Before the International Academy of Television Arts & Sciences hands out the winged statuettes for the 2022 International Emmy Awards, they should preface the event by saying: Mission accomplished.

When the Academy held the inaugural International Emmys in 1973, the interest in, and market for, non-U.S. television was close to zero. This was the pre-cable, three-network world, and foreign programming, or diversity of any sort, was hard to find on the primetime schedules.

A half-century later, international shows are all over the proverbial dial. Thanks to the number of streaming services now offering foreign programming, American audiences can watch just about every one of this year’s nominees. Figures from Whip Media, a U.S. company that runs a platform for worldwide content licensing, show that the share of non-U.S. titles viewed in the country has more than doubled, from slightly less than 8 percent in 2018 to more than 16 percent in 2021.

“I credit Netflix’s [Spanish-language] Narcos [which debuted in 2015] for getting the U.S. audience to accept subtitles,” says James Durie, head of scripted at Cineflix Rights (he’s also a co-producer on the Apple TV+ Israeli spy drama Tehran — last year’s best drama winner at the International Emmys — and Irvine Welsh’s Crime, a Scottish procedural that picked up a best actor nomination this year for Dougray Scott). “Now we have channels like AMC+, PBS and Hulu that all buy foreign-language shows.”

Narcos: Mexico (best drama)

Narcos: Mexico (best drama)

Juan Rosas/Netflix © 2021

That demand has helped fuel a boom in production worldwide as global streamers double down on non-U.S. content. Whip Media says that some 38 percent of new Netflix shows in development are in a language other than English. Nearly one-quarter of Disney+ content is non-English, and competitors Amazon and Apple also have increased their spending on local-language shows worldwide. (HBO, a global content champion, only recently drew back from international programming as part of companywide cost-cutting in the wake of the Warner Bros.-Discovery merger.)

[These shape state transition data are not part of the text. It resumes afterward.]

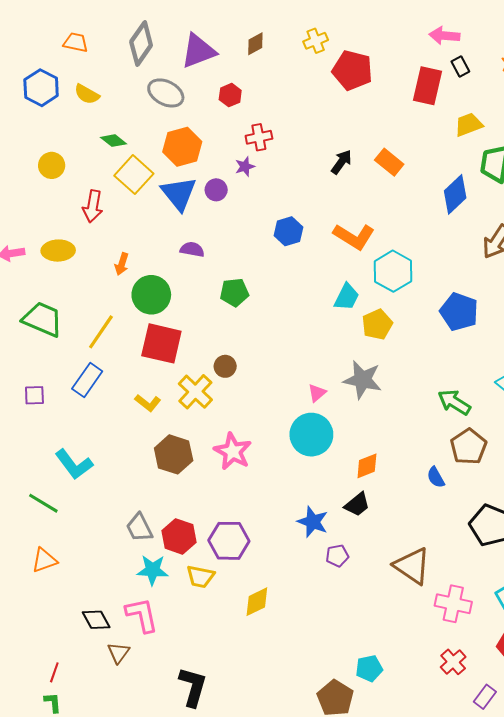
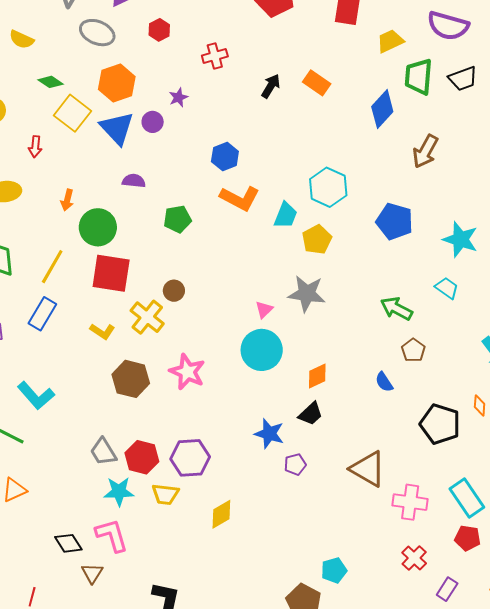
red cross: (259, 137) -> (215, 56), moved
red arrow: (93, 206) -> (35, 147), size x0.7
orange L-shape: (354, 237) -> (240, 198), moved
brown pentagon: (468, 447) -> (413, 350), size x0.7

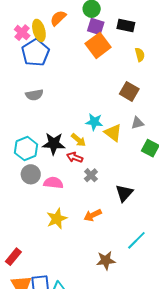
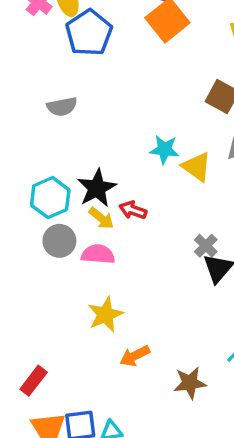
blue pentagon: (35, 53) -> (89, 33), moved
yellow arrow: (78, 140) -> (101, 218), moved
black star: (54, 144) -> (97, 188), turned -30
gray cross: (91, 175) -> (206, 246), moved
orange arrow: (93, 215) -> (135, 356), moved

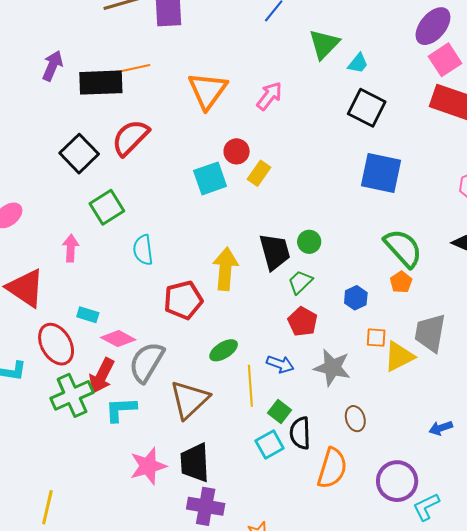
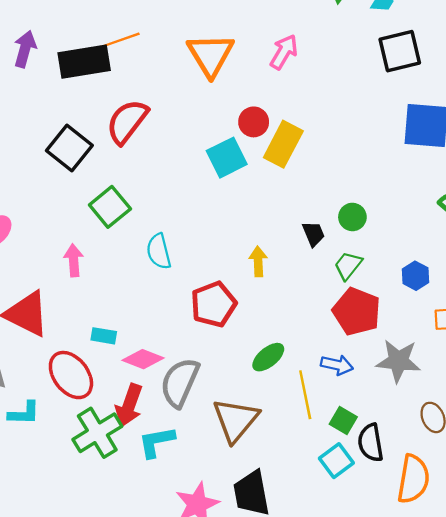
black square: (367, 108) -> (400, 51), turned -33
yellow rectangle: (259, 173) -> (283, 144), size x1.5
black trapezoid: (275, 252) -> (314, 234), size x0.6
yellow arrow: (225, 269) -> (258, 261), size x0.6
red pentagon: (303, 322) -> (357, 312), size x1.4

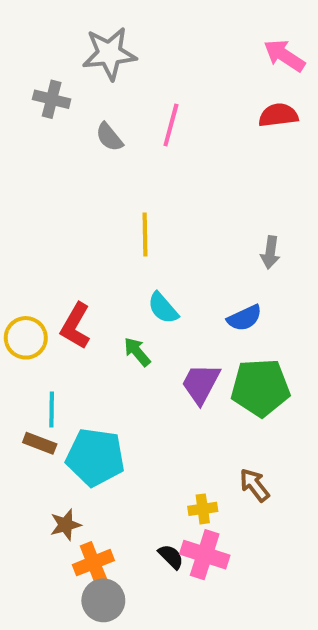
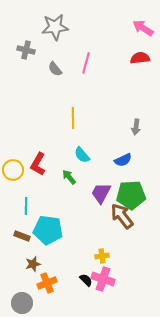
brown rectangle: (40, 443) -> (22, 236), moved
brown arrow: (254, 485) -> (122, 216), moved, size x1.5
gray circle: (103, 600) -> (22, 303), moved

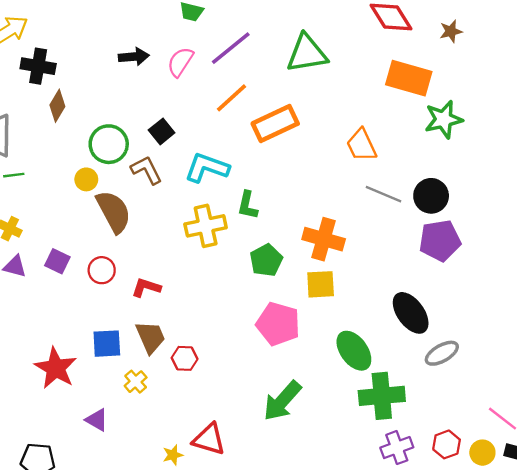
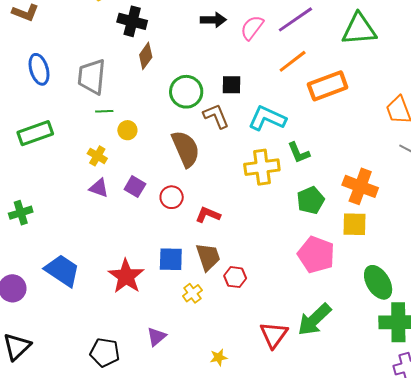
black square: (162, 131) -> (232, 85), turned 35
yellow circle: (86, 179) -> (127, 130), moved
green L-shape: (247, 205) -> (299, 153), turned -40
purple triangle: (97, 420) -> (156, 337), moved, turned 45
red triangle: (209, 439) -> (274, 335), moved, turned 44

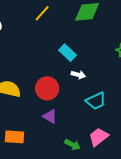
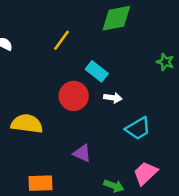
yellow line: (42, 13) -> (61, 40), moved
red circle: (47, 88) -> (74, 96), moved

All this is proof of concept for the International Emmys, which have always strived to celebrate and promote the best in small-screen entertainment outside the U.S. This year’s nominees come from 23 countries and range in genre from British kitchen-sink dramas (Acorn TV’s Help, starring Killing Eve‘s Jodie Comer), workplace comedies (the A24 co-produced Dreaming Whilst Black, from the BBC) and teen rom-coms (Netflix’s Sex Education) to French comedies (Canal+/Netflix’s On the Verge, starring Julie Delpy), Scandinavian LGBTQ+ period dramas (SVT’s A Royal Secret) and Filipino crime thrillers (HBO Max’s On the Job).

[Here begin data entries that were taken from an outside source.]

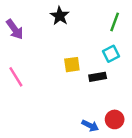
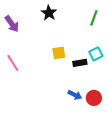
cyan square: (111, 54) -> (96, 54), moved
blue arrow: (90, 126) -> (75, 95), moved

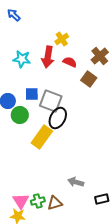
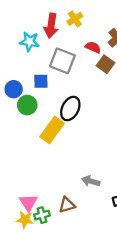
red arrow: (48, 57) -> (51, 26), moved
red semicircle: (70, 62) -> (93, 47), moved
gray square: (51, 101) -> (62, 61), moved
green cross: (38, 201) -> (42, 215), moved

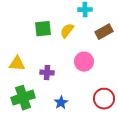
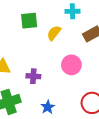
green square: (43, 29) -> (29, 21), moved

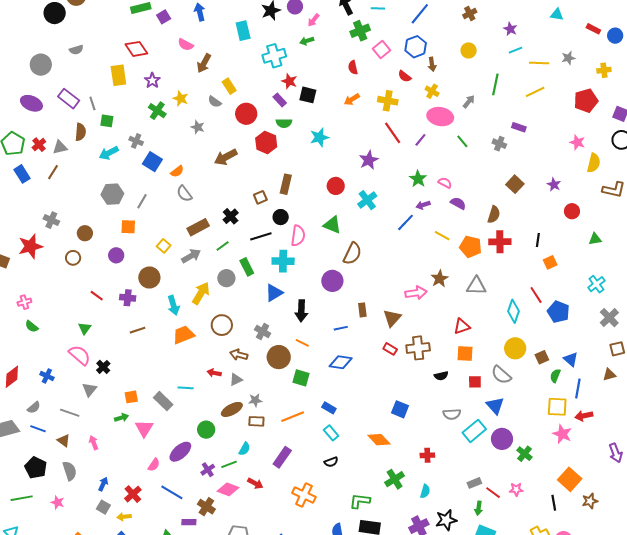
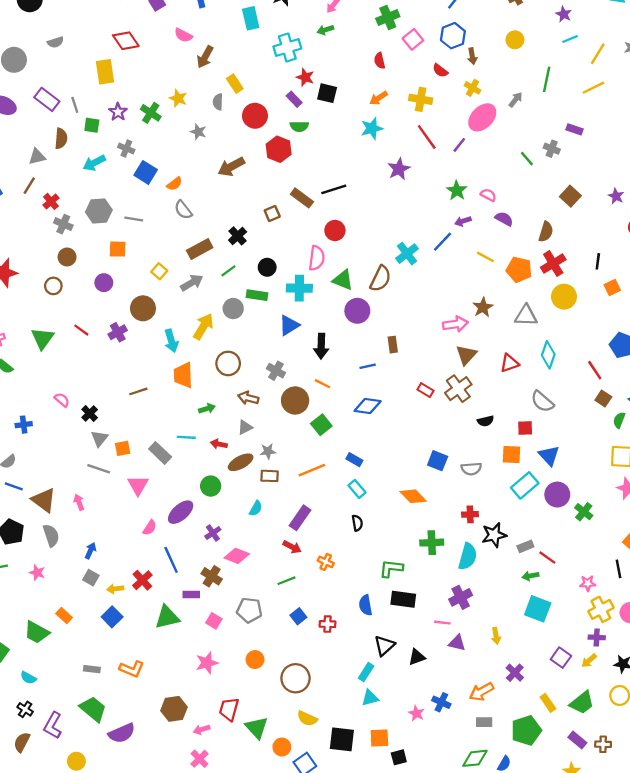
yellow line: (539, 63) -> (598, 54), turned -60
purple star: (152, 80) -> (118, 112), moved
gray semicircle: (215, 102) -> (218, 102), turned 56
pink ellipse: (440, 117) -> (482, 117), turned -55
cyan star: (319, 137) -> (372, 128), moved
green line: (462, 141) -> (527, 159), moved
red cross: (39, 145) -> (51, 201), moved
brown rectangle: (286, 184) -> (302, 198), turned -66
red circle: (336, 186) -> (335, 230), moved
cyan cross: (367, 200) -> (407, 254), moved
gray line: (142, 201) -> (134, 219), turned 70
black circle: (281, 217) -> (267, 267), moved
gray cross: (51, 220) -> (63, 224), moved
green triangle: (332, 225) -> (343, 280), moved
black line: (261, 236) -> (334, 189), moved
red cross: (500, 242) -> (553, 264), turned -30
green rectangle: (247, 267) -> (257, 295), turned -54
red line: (536, 295) -> (595, 370), moved
purple cross: (128, 298) -> (118, 332), turned -35
cyan diamond: (513, 311) -> (548, 355), moved
brown triangle: (392, 318) -> (466, 355), moved
green triangle: (85, 328) -> (42, 338), moved, size x1.5
brown line: (138, 330) -> (138, 391), moved
orange trapezoid: (183, 335) -> (183, 375), turned -70
brown cross: (418, 348) -> (458, 389), turned -30
yellow circle: (515, 348) -> (564, 297), moved
orange square: (465, 354) -> (512, 455), moved
pink semicircle: (80, 355) -> (62, 400), size x0.6
brown square: (542, 357) -> (603, 399), turned -32
red arrow: (214, 373) -> (219, 444), moved
gray semicircle: (501, 375) -> (542, 402), moved
blue cross: (47, 376) -> (24, 425), turned -32
green square: (301, 378) -> (321, 425), turned 36
gray triangle: (89, 389) -> (99, 438), moved
gray line: (70, 413) -> (99, 469), moved
gray semicircle: (452, 414) -> (471, 469), moved
green arrow: (122, 418) -> (207, 409), moved
brown triangle: (64, 441) -> (44, 500), size x1.6
black semicircle: (331, 462) -> (357, 523), turned -80
green line: (229, 464) -> (287, 581), moved
green cross: (395, 479) -> (432, 543), turned 30
red arrow: (255, 483) -> (292, 547), moved
pink star: (516, 489) -> (588, 583), moved
cyan semicircle: (425, 491) -> (468, 556), size x1.6
blue line: (172, 492) -> (171, 560), turned 35
red cross: (133, 494) -> (142, 580), moved
orange cross: (304, 495) -> (326, 562), size x0.6
green arrow: (479, 508) -> (530, 576), turned 72
black star: (446, 520) -> (494, 535), moved

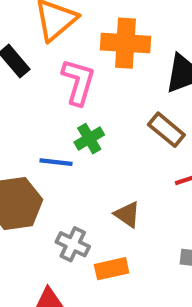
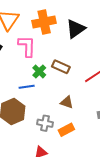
brown rectangle: (166, 130) -> (61, 67), moved

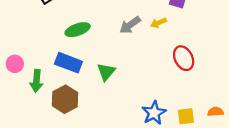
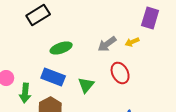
red ellipse: (184, 58) -> (120, 73), moved

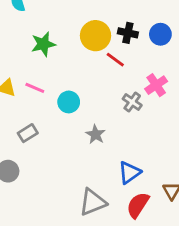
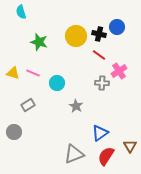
blue circle: (160, 34) -> (117, 27), moved
green star: (43, 44) -> (39, 42), turned 30
red line: (115, 60) -> (99, 55), moved
gray cross: (132, 102) -> (102, 83), turned -32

Dreaming Whilst Black (best comedy)

Dreaming Whilst Black (best comedy)

COURTESY OF A24/BBC

“When you look at the geographic spread, diversity and quality of our nominees, it becomes obvious that great television knows no borders,” notes International Academy president and CEO Bruce Paisner.

Help (up for best TV movie/miniseries)

Help (up for best TV movie/miniseries)

Acorn TV/The Forge/BBC / Courtesy Everett Collection

Nowhere is this clearer than in Asia, with original programming from South Korea and Japan enjoying unprecedented global success. South Korea is coming off a watershed year, with the worldwide smash Squid Game winning six Primetime Emmys and, according to streaming consultancy firm Parrot Analytics, taking the No. 1 spot as the most in-demand new series premiere in 2021. Parrot projects that if Netflix recommissions Squid Game for two more seasons — a second season was announced in June — the show could become the streamer’s most valuable title, potentially generating more than $2 billion in cumulative revenue by 2027.

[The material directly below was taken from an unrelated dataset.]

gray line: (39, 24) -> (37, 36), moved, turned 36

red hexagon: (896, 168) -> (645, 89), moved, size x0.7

The International Emmys this year will honor “Korean wave” pioneer Miky Lee, vice chairwoman of South Korean media giant CJ Group, with its 2022 Directorate Emmy Award. The event’s other big honor, the International Emmy Founders Award, will go to an all-American creator: Ava DuVernay. The writer-director-producer of Selma, 13th and When They See Us will be saluted for her life’s work, all of which, as Paisner notes, has been a “career-long effort to bolster women and people of color in entertainment and ensure inclusivity.”

Inclusivity and diversity will be writ large at the 2022 International Emmys, with nominees from five continents vying for the biggest prize in global TV.

“Internationally, the Emmys are that stamp of approval, that seal of quality,” says Durie. “They prove your show has broken through and is up there with the best in the world.”